Supplied entries
*-*-*
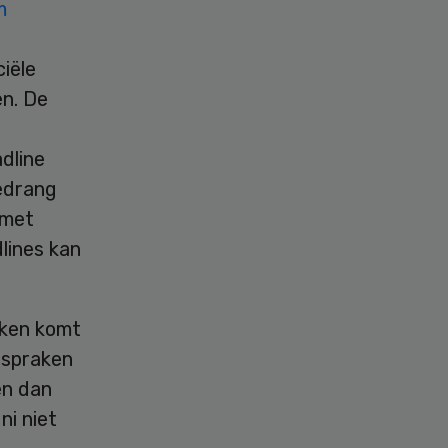
m
iële
en. De
dline
gedrang
 met
lines kan
kken komt
afspraken
en dan
ni niet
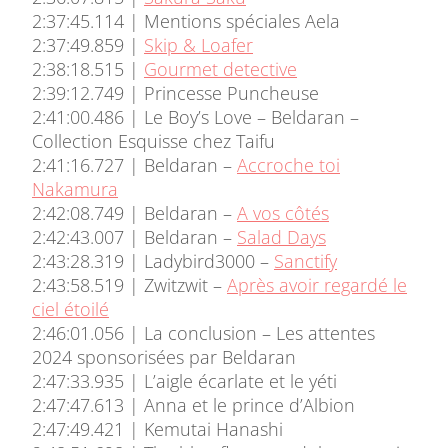
2:37:45.114 | Mentions spéciales Aela
2:37:49.859 |
Skip & Loafer
2:38:18.515 |
Gourmet detective
2:39:12.749 | Princesse Puncheuse
2:41:00.486 | Le Boy’s Love – Beldaran –
Collection Esquisse chez Taifu
2:41:16.727 | Beldaran –
Accroche toi
Nakamura
2:42:08.749 | Beldaran –
A vos côtés
2:42:43.007 | Beldaran –
Salad Days
2:43:28.319 | Ladybird3000 –
Sanctify
2:43:58.519 | Zwitzwit –
Après avoir regardé le
ciel étoilé
2:46:01.056 | La conclusion – Les attentes
2024 sponsorisées par Beldaran
2:47:33.935 | L’aigle écarlate et le yéti
2:47:47.613 | Anna et le prince d’Albion
2:47:49.421 | Kemutai Hanashi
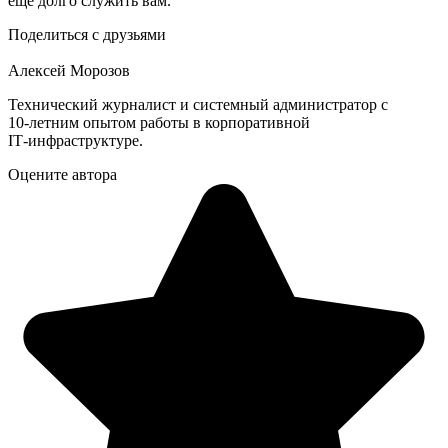
еще долго служить вам.
Поделиться с друзьями
Алексей Морозов
Технический журналист и системный администратор с
10‑летним опытом работы в корпоративной
IT‑инфраструктуре.
Оцените автора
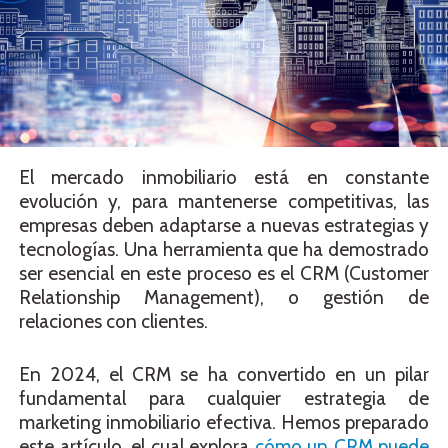
El mercado inmobiliario está en constante
evolución y, para mantenerse competitivas, las
empresas deben adaptarse a nuevas estrategias y
tecnologías. Una herramienta que ha demostrado
ser esencial en este proceso es el CRM (Customer
Relationship Management), o gestión de
relaciones con clientes.
En 2024, el CRM se ha convertido en un pilar
fundamental para cualquier estrategia de
marketing inmobiliario efectiva. Hemos preparado
este artículo, el cual explora
cómo un CRM puede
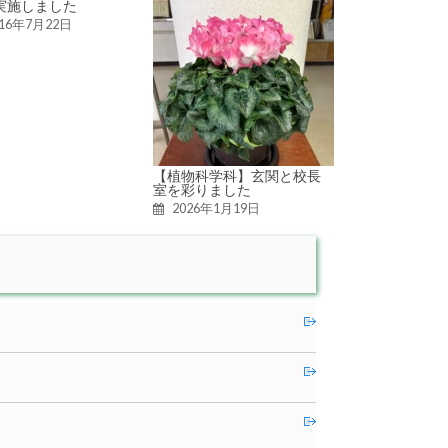
実施しました
016年7月22日
【植物科学科】玄関と校長
室を彩りました
2026年1月19日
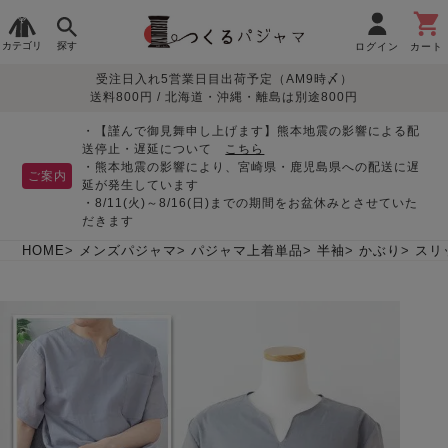
カテゴリ
探す
ログイン
カート
受注日入れ5営業日目出荷予定（AM9時〆）
季節で
生地で
目的別で
デザインで
はじめて
送料800円 / 北海道・沖縄・離島は別途800円
さがす
さがす
さがす
さがす
の方へ
レディースパジャマ
・【謹んで御見舞申し上げます】熊本地震の影響による配
送停止・遅延について
こちら
・熊本地震の影響により、宮崎県・鹿児島県への配送に遅
ご案内
延が発生しています
・8/11(火)～8/16(日)までの期間をお盆休みとさせていた
敏感肌用
入院・介護
つくるパジャマとは
胸が目立たない
夏パジャマ特集
迷ったら、まずはこの
だきます
パジャマ
パジャマ
パジャマ！
綿100%
リネン・麻
シルク/絹
長袖
半袖
七分袖
HOME
メンズパジャマ
パジャマ上着単品
半袖
かぶり
スリ
すべてのレデ
ィース
パジャマ
マタニティ
ペアで
お支払い・送料・配送
返品・交換について
眠れる作務衣特集
よくあるご質問
前開き
かぶり
ワンピース
パジャマ
そろえたい
について
オーガニック素材
ガーゼ
サテン織り
春
夏
秋
冬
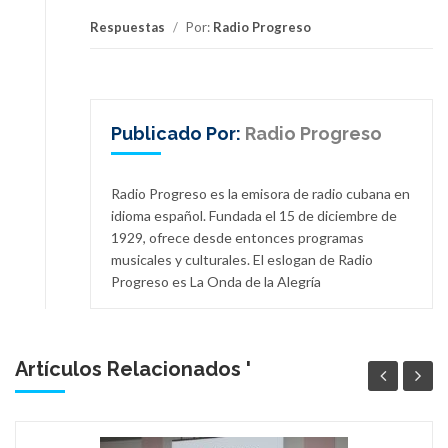
Respuestas
/
Por:
Radio Progreso
Publicado Por:
Radio Progreso
Radio Progreso es la emisora de radio cubana en
idioma español. Fundada el 15 de diciembre de
1929, ofrece desde entonces programas
musicales y culturales. El eslogan de Radio
Progreso es La Onda de la Alegría
Artículos Relacionados '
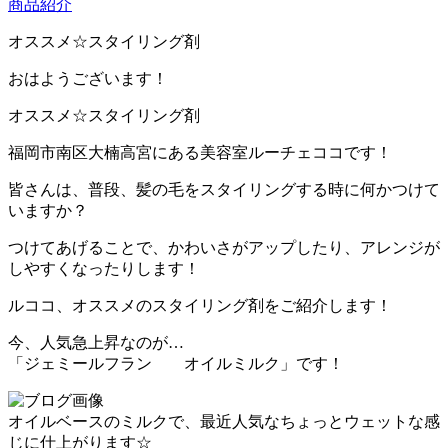
商品紹介
オススメ☆スタイリング剤
おはようございます！
オススメ☆スタイリング剤
福岡市南区大楠高宮にある美容室ルーチェココです！
皆さんは、普段、髪の毛をスタイリングする時に何かつけて
いますか？
つけてあげることで、かわいさがアップしたり、アレンジが
しやすくなったりします！
ルココ、オススメのスタイリング剤をご紹介します！
今、人気急上昇なのが…
「ジェミールフラン オイルミルク」です！
オイルベースのミルクで、最近人気なちょっとウェットな感
じに仕上がります☆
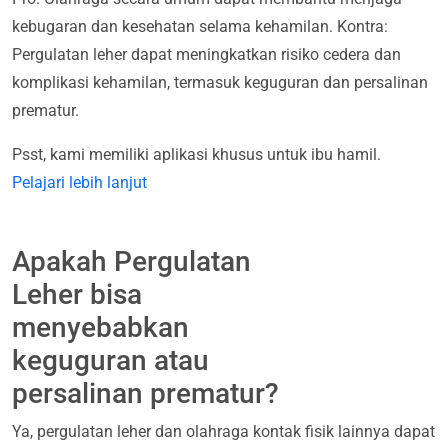
kebugaran dan kesehatan selama kehamilan. Kontra:
Pergulatan leher dapat meningkatkan risiko cedera dan
komplikasi kehamilan, termasuk keguguran dan persalinan
prematur.
Psst, kami memiliki aplikasi khusus untuk ibu hamil.
Pelajari lebih lanjut
Apakah Pergulatan
Leher bisa
menyebabkan
keguguran atau
persalinan prematur?
Ya, pergulatan leher dan olahraga kontak fisik lainnya dapat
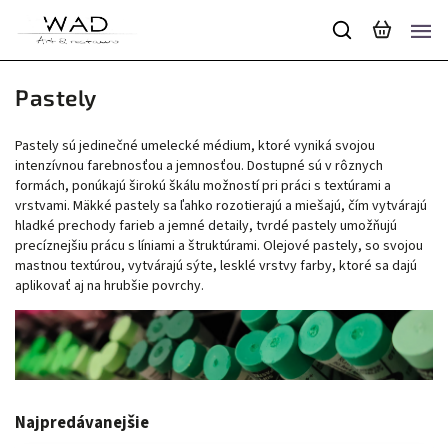
Pastely
Pastely sú jedinečné umelecké médium, ktoré vyniká svojou
intenzívnou farebnosťou a jemnosťou. Dostupné sú v rôznych
formách, ponúkajú širokú škálu možností pri práci s textúrami a
vrstvami. Mäkké pastely sa ľahko rozotierajú a miešajú, čím vytvárajú
hladké prechody farieb a jemné detaily, tvrdé pastely umožňujú
precíznejšiu prácu s líniami a štruktúrami. Olejové pastely, so svojou
mastnou textúrou, vytvárajú sýte, lesklé vrstvy farby, ktoré sa dajú
aplikovať aj na hrubšie povrchy.
Najpredávanejšie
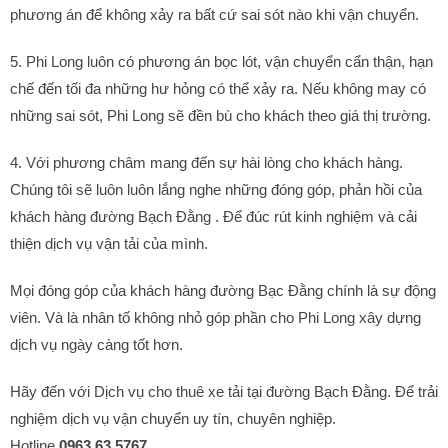
phương án để không xảy ra bất cứ sai sót nào khi vận chuyển.
5. Phi Long luôn có phương án bọc lót, vận chuyển cẩn thận, hạn
chế đến tối đa những hư hỏng có thể xảy ra. Nếu không may có
những sai sót, Phi Long sẽ đền bù cho khách theo giá thị trường.
4. Với phương châm mang đến sự hài lòng cho khách hàng.
Chúng tôi sẽ luôn luôn lắng nghe những đóng góp, phản hồi của
khách hàng đường Bạch Đằng . Để đúc rút kinh nghiệm và cải
thiện dịch vụ vận tải của mình.
Mọi đóng góp của khách hàng đường Bạc Đằng chính là sự động
viên. Và là nhân tố không nhỏ góp phần cho Phi Long xây dựng
dịch vụ ngày càng tốt hơn.
Hãy đến với Dịch vụ cho thuê xe tải tại đường Bạch Đằng. Để trải
nghiệm dịch vụ vận chuyển uy tín, chuyên nghiệp.
Hotline
0963.63.5767.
*-*-*
What the task requires
Please give again the entries word for word, starting at the first line and ending with the line that contains "2:41:00.486 | Le Boy’s Love – Beldaran –"; include both of those lines but none of the pictures.

Answer box
m
iële
en. De
dline
gedrang
 met
lines kan
kken komt
afspraken
en dan
ni niet
2:37:45.114 | Mentions spéciales Aela
2:37:49.859 |
Skip & Loafer
2:38:18.515 |
Gourmet detective
2:39:12.749 | Princesse Puncheuse
2:41:00.486 | Le Boy’s Love – Beldaran –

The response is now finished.